Scientists look beyond antibodies in virus immunity hunt

Health
Scientists look beyond antibodies in virus immunity hunt
Could the ghosts of your previous colds help protect you from COVID-19, regardless if you have never been infected by the brand new coronavirus spreading over the planet?

Scientists are investigating a poorly-understood immune mechanism within the body that they hope may help efforts to curb the pandemic.

At the moment, persons who think they experienced the virus might get a serological test to check for antibodies.

These proteins help fight off infection and could prevent them from obtaining the disease again later on -- but there are signs that with COVID-19 they could fade away within weeks.

This leaves the other instrument in the body's toolkit -- T lymphocytes -- a type of white blood cell responsible for the second portion of the immune response.

With little yet known about how they operate against COVID-19, scientists are racing to complete the gaps in our knowledge.

One hypothesis is these T cells might help give people an even of cross-immunity protection from COVID-19 because they "remember" previous infections by other viruses in the same family, four which cause common colds.

"The disease fighting capability is complex," said Andreas Thiel, who co-authored a report that viewed the occurrence of T cells in a position to react to the new coronavirus, both among people that have confirmed infections and healthy people.

The research, published last week in the journal Nature, found that at least a third of adults that had never really had COVID-19 have these T cells.

"These most likely result from previous infections with endemic coronaviruses," Thiel, a professor at Berlin-Brandenburg Center for Regenerative Therapies, told AFP.

But he cautioned that a lot more research was needed to determine whether their occurrence would indicate immunity.

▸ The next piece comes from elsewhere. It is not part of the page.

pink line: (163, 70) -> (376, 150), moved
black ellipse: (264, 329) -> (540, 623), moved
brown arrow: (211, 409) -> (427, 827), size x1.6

The research followed a study by a team in Singapore published in Nature earlier in July that reached an identical conclusion.

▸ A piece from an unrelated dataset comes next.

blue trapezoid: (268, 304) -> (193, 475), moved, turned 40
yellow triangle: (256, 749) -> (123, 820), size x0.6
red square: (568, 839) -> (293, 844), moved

Another study from the United States, published Tuesday in the journal Science, found numerous T cells that reacted both to the new virus, SARS-CoV-2, as well regarding the coronaviruses that cause colds.

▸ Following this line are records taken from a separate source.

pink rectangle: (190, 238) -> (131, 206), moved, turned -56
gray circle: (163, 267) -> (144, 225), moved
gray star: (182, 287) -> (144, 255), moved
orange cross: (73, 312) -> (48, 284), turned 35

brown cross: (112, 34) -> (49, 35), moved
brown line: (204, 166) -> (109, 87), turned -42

"This could help explain why some people show milder symptoms of disease while some get severely sick," said co-author Daniela Weiskopf, of La Jolla Institute for Immunology, in a statement.

This study builds on research, published in the journal Cell in May by the same team, which detected these SARS-CoV-2 reacting T cells in 40 to 60 percent of folks who had never really had COVID-19.

Lasting immunity?

The vaccines currently in development for the brand new coronavirus seek to trigger both types of immune response.

Previously attention, however, has largely centered on the immunity conferred by antibodies.

"But we must not feel that nothing else exists," Yonathan Freund, professor of emergency medicine at the Paris Pitie-Salpetriere hospital, told AFP.

Studies have shown that the level of antibodies for patients who've had COVID-19 drops rapidly, perhaps within a couple weeks.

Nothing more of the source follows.